**Work item:**
Output each entry below as it stands, leaving out every picture.

**Given records:**

━━━━━━━━━━━━━━━━━━━━

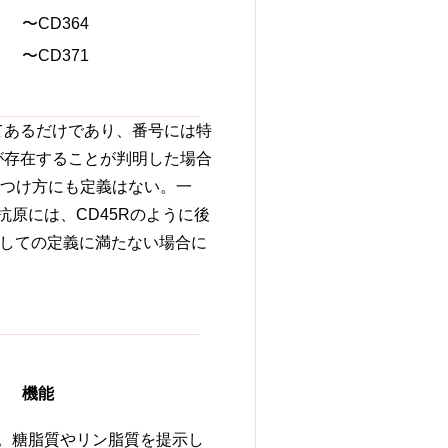
〜CD364
〜CD371
てあるだけであり、番号には特
が存在することが判明した場合
のつけ方にも定義はない。一
原には、CD45Rのように後
またCDとしての定義に満たない場合に
。
機能
子。糖脂質やリン脂質を提示し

━━━━━━━━━━━━━━━━━━━━

**Solution:**
〜CD364
〜CD371
てあるだけであり、番号には特
が存在することが判明した場合
のつけ方にも定義はない。一
原には、CD45Rのように後
またCDとしての定義に満たない場合に
。
機能
子。糖脂質やリン脂質を提示し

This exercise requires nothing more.